*YOUR TASK*
Line by line, give the data again exactly as it appears.

Items listed in a dataset

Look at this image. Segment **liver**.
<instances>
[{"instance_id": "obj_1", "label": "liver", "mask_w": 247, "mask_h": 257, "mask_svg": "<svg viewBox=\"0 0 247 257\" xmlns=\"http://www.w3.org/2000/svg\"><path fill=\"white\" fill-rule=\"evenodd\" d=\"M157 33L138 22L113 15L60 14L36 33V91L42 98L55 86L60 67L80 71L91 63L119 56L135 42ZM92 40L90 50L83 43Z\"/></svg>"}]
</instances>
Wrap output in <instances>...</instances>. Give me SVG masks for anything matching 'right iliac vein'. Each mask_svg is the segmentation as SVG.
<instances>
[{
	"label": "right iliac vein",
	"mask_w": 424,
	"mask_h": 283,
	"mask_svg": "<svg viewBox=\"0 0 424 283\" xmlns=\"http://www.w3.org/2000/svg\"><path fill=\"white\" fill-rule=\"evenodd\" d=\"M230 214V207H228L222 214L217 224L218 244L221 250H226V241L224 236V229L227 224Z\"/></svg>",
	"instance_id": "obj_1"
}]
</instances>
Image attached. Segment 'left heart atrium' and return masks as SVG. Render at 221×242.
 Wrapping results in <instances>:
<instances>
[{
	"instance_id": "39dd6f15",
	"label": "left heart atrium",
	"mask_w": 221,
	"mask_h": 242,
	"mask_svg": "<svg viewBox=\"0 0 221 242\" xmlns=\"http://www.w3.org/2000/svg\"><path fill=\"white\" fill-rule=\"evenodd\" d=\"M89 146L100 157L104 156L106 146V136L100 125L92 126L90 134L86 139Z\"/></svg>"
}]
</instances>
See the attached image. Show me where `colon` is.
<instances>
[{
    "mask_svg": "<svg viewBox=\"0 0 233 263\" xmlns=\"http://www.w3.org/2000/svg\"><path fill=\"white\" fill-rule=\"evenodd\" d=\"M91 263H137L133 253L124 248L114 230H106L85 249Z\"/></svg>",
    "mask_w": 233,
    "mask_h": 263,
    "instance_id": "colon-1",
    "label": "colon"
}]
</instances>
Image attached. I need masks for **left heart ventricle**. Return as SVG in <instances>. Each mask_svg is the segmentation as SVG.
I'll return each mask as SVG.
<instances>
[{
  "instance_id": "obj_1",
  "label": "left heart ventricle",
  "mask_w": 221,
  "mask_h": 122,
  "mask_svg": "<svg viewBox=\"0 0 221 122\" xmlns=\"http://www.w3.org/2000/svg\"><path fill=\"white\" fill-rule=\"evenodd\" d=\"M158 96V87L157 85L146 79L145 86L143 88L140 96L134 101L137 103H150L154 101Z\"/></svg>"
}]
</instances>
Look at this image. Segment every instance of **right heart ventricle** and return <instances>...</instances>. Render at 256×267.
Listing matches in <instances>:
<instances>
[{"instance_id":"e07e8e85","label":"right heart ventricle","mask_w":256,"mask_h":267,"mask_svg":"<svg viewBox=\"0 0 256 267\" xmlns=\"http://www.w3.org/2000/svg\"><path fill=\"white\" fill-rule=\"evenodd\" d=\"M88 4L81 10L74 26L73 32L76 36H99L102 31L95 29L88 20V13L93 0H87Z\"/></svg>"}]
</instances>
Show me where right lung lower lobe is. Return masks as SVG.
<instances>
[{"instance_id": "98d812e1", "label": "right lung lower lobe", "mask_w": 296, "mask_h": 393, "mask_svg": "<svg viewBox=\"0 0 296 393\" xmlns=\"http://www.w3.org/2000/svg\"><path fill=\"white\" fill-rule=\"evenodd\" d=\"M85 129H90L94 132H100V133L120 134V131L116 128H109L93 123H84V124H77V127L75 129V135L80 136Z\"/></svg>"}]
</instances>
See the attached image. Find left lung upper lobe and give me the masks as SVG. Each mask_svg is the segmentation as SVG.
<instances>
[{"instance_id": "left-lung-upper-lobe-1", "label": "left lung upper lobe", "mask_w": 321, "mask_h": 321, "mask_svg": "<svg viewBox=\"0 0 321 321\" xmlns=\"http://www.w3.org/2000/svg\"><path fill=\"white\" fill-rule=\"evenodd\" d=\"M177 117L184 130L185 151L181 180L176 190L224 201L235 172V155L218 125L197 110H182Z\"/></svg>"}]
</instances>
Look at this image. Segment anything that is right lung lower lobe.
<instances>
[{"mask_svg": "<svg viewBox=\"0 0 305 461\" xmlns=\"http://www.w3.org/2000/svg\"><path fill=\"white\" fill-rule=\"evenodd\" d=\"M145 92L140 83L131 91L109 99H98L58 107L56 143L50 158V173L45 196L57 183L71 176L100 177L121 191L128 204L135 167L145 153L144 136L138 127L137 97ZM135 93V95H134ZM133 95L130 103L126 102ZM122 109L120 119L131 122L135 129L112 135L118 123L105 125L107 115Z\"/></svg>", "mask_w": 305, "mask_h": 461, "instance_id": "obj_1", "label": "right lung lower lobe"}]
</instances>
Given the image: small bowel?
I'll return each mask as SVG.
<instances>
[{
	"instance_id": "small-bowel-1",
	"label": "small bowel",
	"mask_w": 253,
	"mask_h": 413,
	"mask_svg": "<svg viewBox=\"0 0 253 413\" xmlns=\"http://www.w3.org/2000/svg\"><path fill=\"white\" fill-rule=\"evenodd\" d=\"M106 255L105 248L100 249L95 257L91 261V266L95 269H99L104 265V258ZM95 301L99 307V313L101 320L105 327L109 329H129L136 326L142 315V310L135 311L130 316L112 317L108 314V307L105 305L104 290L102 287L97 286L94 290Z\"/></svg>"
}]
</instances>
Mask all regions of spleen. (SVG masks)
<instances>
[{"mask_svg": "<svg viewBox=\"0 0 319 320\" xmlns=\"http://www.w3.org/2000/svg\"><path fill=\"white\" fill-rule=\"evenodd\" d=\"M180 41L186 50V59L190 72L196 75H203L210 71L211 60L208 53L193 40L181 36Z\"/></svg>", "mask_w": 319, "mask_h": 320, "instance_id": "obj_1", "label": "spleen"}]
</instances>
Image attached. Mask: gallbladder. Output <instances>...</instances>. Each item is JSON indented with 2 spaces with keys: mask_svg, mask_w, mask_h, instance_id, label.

*EXERCISE RESULT*
Look at this image. Segment **liver**.
<instances>
[{"instance_id": "obj_1", "label": "liver", "mask_w": 247, "mask_h": 257, "mask_svg": "<svg viewBox=\"0 0 247 257\" xmlns=\"http://www.w3.org/2000/svg\"><path fill=\"white\" fill-rule=\"evenodd\" d=\"M157 33L138 22L113 15L60 14L36 33V91L42 98L55 86L60 67L80 71L91 63L119 56L135 42ZM92 40L90 50L83 43Z\"/></svg>"}]
</instances>
Wrap output in <instances>...</instances>. Give me SVG masks for anything matching 'right iliac vein'. Each mask_svg is the segmentation as SVG.
<instances>
[{
	"label": "right iliac vein",
	"mask_w": 424,
	"mask_h": 283,
	"mask_svg": "<svg viewBox=\"0 0 424 283\" xmlns=\"http://www.w3.org/2000/svg\"><path fill=\"white\" fill-rule=\"evenodd\" d=\"M230 214V207H228L222 214L217 224L218 244L221 250H226V241L224 236V229L227 224Z\"/></svg>",
	"instance_id": "obj_1"
}]
</instances>
Image attached. Segment 'left heart atrium' and return masks as SVG. Render at 221×242.
 Wrapping results in <instances>:
<instances>
[{
	"instance_id": "39dd6f15",
	"label": "left heart atrium",
	"mask_w": 221,
	"mask_h": 242,
	"mask_svg": "<svg viewBox=\"0 0 221 242\" xmlns=\"http://www.w3.org/2000/svg\"><path fill=\"white\" fill-rule=\"evenodd\" d=\"M89 146L100 157L104 156L106 146V136L100 125L92 126L90 134L86 139Z\"/></svg>"
}]
</instances>
See the attached image. Show me where `colon` is.
<instances>
[{
    "mask_svg": "<svg viewBox=\"0 0 233 263\" xmlns=\"http://www.w3.org/2000/svg\"><path fill=\"white\" fill-rule=\"evenodd\" d=\"M91 263H137L133 253L124 248L114 230H106L85 249Z\"/></svg>",
    "mask_w": 233,
    "mask_h": 263,
    "instance_id": "colon-1",
    "label": "colon"
}]
</instances>
Image attached. I need masks for **left heart ventricle**. Return as SVG in <instances>. Each mask_svg is the segmentation as SVG.
I'll return each mask as SVG.
<instances>
[{
  "instance_id": "obj_1",
  "label": "left heart ventricle",
  "mask_w": 221,
  "mask_h": 122,
  "mask_svg": "<svg viewBox=\"0 0 221 122\" xmlns=\"http://www.w3.org/2000/svg\"><path fill=\"white\" fill-rule=\"evenodd\" d=\"M158 96V87L157 85L146 79L145 86L143 88L140 96L134 101L137 103H150L154 101Z\"/></svg>"
}]
</instances>
Look at this image. Segment every instance of **right heart ventricle** and return <instances>...</instances>. Render at 256×267.
Listing matches in <instances>:
<instances>
[{"instance_id":"e07e8e85","label":"right heart ventricle","mask_w":256,"mask_h":267,"mask_svg":"<svg viewBox=\"0 0 256 267\" xmlns=\"http://www.w3.org/2000/svg\"><path fill=\"white\" fill-rule=\"evenodd\" d=\"M88 4L81 10L74 26L73 32L76 36H99L102 31L95 29L88 20V13L93 0H87Z\"/></svg>"}]
</instances>
Show me where right lung lower lobe is. Return masks as SVG.
<instances>
[{"instance_id": "98d812e1", "label": "right lung lower lobe", "mask_w": 296, "mask_h": 393, "mask_svg": "<svg viewBox=\"0 0 296 393\" xmlns=\"http://www.w3.org/2000/svg\"><path fill=\"white\" fill-rule=\"evenodd\" d=\"M85 129H90L94 132H100V133L120 134V131L116 128H109L93 123H84V124H77V127L75 129V135L80 136Z\"/></svg>"}]
</instances>
See the attached image. Find left lung upper lobe and give me the masks as SVG. Each mask_svg is the segmentation as SVG.
<instances>
[{"instance_id": "left-lung-upper-lobe-1", "label": "left lung upper lobe", "mask_w": 321, "mask_h": 321, "mask_svg": "<svg viewBox=\"0 0 321 321\" xmlns=\"http://www.w3.org/2000/svg\"><path fill=\"white\" fill-rule=\"evenodd\" d=\"M177 117L184 130L185 151L181 180L176 190L224 201L235 172V155L218 125L197 110H182Z\"/></svg>"}]
</instances>
Look at this image. Segment anything that is right lung lower lobe.
<instances>
[{"mask_svg": "<svg viewBox=\"0 0 305 461\" xmlns=\"http://www.w3.org/2000/svg\"><path fill=\"white\" fill-rule=\"evenodd\" d=\"M145 92L140 83L131 91L109 99H98L58 107L56 143L50 158V173L45 196L57 183L71 176L100 177L121 191L128 204L135 167L145 153L144 136L138 127L137 97ZM135 93V95H134ZM133 95L130 103L126 102ZM122 109L120 119L131 122L135 129L112 135L118 123L105 125L107 115Z\"/></svg>", "mask_w": 305, "mask_h": 461, "instance_id": "obj_1", "label": "right lung lower lobe"}]
</instances>
Given the image: small bowel?
I'll return each mask as SVG.
<instances>
[{
	"instance_id": "small-bowel-1",
	"label": "small bowel",
	"mask_w": 253,
	"mask_h": 413,
	"mask_svg": "<svg viewBox=\"0 0 253 413\" xmlns=\"http://www.w3.org/2000/svg\"><path fill=\"white\" fill-rule=\"evenodd\" d=\"M106 255L105 248L100 249L95 257L91 261V266L95 269H99L104 265V258ZM95 301L99 307V313L101 320L105 327L109 329H129L136 326L142 315V310L135 311L130 316L112 317L108 314V307L105 305L104 290L102 287L97 286L94 290Z\"/></svg>"
}]
</instances>
Mask all regions of spleen. (SVG masks)
<instances>
[{"mask_svg": "<svg viewBox=\"0 0 319 320\" xmlns=\"http://www.w3.org/2000/svg\"><path fill=\"white\" fill-rule=\"evenodd\" d=\"M180 41L186 50V59L190 72L196 75H203L210 71L211 60L208 53L193 40L181 36Z\"/></svg>", "mask_w": 319, "mask_h": 320, "instance_id": "obj_1", "label": "spleen"}]
</instances>
Image attached. Mask: gallbladder. Output <instances>...</instances>. Each item is JSON indented with 2 spaces with keys: mask_svg, mask_w, mask_h, instance_id, label.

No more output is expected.